Did you scan all buses? Was it complaining somewhere? I ask because I'm not familiar with the MoBo and roothorick seems to think you do have sensor chips onboard.

----------

## Helena

Another thing to check: with every kernel upgrade you have to recompile lm-sensors...

----------

## syntec

Yes, I did sensors-detect after re-compiling kernel and I2c re-compile.

 I re-did sensors-detect and saw nothing different than what I posted.

Yes, this Mobo does have sensors because I can see their stats within the BIOS that's what prompted me to try lm_sensors.

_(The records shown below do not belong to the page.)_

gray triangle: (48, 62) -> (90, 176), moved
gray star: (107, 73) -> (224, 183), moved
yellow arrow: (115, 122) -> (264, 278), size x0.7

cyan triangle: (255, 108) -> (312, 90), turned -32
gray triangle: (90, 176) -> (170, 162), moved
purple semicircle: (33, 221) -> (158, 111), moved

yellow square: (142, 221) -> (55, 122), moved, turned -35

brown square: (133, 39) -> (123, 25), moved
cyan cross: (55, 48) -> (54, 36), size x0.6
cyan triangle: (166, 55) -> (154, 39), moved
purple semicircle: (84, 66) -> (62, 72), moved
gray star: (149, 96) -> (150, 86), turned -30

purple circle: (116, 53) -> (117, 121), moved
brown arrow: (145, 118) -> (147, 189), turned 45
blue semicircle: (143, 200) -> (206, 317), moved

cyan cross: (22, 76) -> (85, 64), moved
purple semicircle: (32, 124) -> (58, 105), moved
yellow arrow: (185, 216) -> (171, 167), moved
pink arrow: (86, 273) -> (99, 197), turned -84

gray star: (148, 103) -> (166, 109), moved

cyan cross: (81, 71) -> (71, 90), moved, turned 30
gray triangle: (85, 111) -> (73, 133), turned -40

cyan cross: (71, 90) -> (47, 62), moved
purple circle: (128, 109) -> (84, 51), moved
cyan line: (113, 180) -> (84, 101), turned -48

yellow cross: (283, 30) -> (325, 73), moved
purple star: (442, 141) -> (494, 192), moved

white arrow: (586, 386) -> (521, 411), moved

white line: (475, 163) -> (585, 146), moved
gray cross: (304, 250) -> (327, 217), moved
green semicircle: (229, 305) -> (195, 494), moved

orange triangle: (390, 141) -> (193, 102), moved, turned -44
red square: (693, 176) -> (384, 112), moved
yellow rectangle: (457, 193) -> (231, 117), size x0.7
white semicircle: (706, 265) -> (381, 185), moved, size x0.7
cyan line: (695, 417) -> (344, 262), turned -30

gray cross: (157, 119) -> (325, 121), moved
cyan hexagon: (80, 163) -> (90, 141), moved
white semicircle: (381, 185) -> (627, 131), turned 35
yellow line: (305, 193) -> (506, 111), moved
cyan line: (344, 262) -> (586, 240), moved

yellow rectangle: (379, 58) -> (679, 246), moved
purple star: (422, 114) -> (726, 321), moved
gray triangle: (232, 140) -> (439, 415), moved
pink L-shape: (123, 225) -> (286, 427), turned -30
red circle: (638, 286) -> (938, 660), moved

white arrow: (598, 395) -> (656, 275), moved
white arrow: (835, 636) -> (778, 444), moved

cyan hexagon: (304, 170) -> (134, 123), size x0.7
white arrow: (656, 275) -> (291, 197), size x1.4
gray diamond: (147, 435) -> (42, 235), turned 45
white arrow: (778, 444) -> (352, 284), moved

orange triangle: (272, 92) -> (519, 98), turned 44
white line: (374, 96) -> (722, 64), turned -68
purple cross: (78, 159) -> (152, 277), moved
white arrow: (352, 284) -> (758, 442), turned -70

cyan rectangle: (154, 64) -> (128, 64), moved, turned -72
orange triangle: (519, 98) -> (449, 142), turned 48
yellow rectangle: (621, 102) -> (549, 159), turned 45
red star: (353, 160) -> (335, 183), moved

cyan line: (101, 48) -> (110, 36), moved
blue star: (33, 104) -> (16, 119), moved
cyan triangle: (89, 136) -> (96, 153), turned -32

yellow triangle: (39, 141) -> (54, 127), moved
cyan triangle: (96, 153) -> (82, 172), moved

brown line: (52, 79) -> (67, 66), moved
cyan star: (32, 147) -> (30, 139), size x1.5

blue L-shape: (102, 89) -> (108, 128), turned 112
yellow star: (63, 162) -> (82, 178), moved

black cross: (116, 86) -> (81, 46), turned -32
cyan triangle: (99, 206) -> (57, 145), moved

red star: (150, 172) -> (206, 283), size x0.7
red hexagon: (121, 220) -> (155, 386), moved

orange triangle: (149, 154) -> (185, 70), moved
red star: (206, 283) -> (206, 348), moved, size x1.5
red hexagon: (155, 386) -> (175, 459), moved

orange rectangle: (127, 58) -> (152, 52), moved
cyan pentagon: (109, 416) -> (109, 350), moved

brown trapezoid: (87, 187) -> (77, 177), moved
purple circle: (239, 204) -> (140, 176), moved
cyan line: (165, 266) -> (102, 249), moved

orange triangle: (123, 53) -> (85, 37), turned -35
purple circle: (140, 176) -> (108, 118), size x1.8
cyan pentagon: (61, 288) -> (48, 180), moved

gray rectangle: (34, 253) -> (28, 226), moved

I even had it scan smbus as well, but it showed the same results. This is very weird.

I'm contemplating Unmerging lm_sensors, I2c and compiling a new kernel to make sure I haven't missed anything.

Will keep you posted.

Thank you

----------

## syntec

ok, I got a little further...

root@roxxen linuxrocks # sensors

eeprom-i2c-0-52

Adapter: SMBus Via Pro adapter at 5000

Memory type:            SDR SDRAM DIMM

Memory size (MB):       512

eeprom-i2c-0-51

Adapter: SMBus Via Pro adapter at 5000

Memory type:            SDR SDRAM DIMM

Memory size (MB):       512

This is at least in a forward direction   :Laughing: 

----------

## syntec

Ok, now we are in Business   :Laughing: 

thanks for all the help   :Cool: 

http://www.synteccore.no-ip.org

----------

## CarlUman

Which of the I2C Hardware Bus support option should be picked for Intel 845 chipset?

Thanks

----------

## QuaffAPint

 *syntec wrote:*   

> Ok, now we are in Business  
> 
> thanks for all the help  
> 
> http://www.synteccore.no-ip.org

 So - what was it that you did to get it working...

----------

## syntec

When creating a new kernel select <*> I2C and underneath that do the same <*> and under those select them ALL as modules <M>

Then emeger i2c and lm-sensors

Then do the "sensors-detect" and answer YES to everything.

Read what is at the end and do EXACTLY what they tell you.

You should have an array of temp/voltage sensors running  :Twisted Evil: 

----------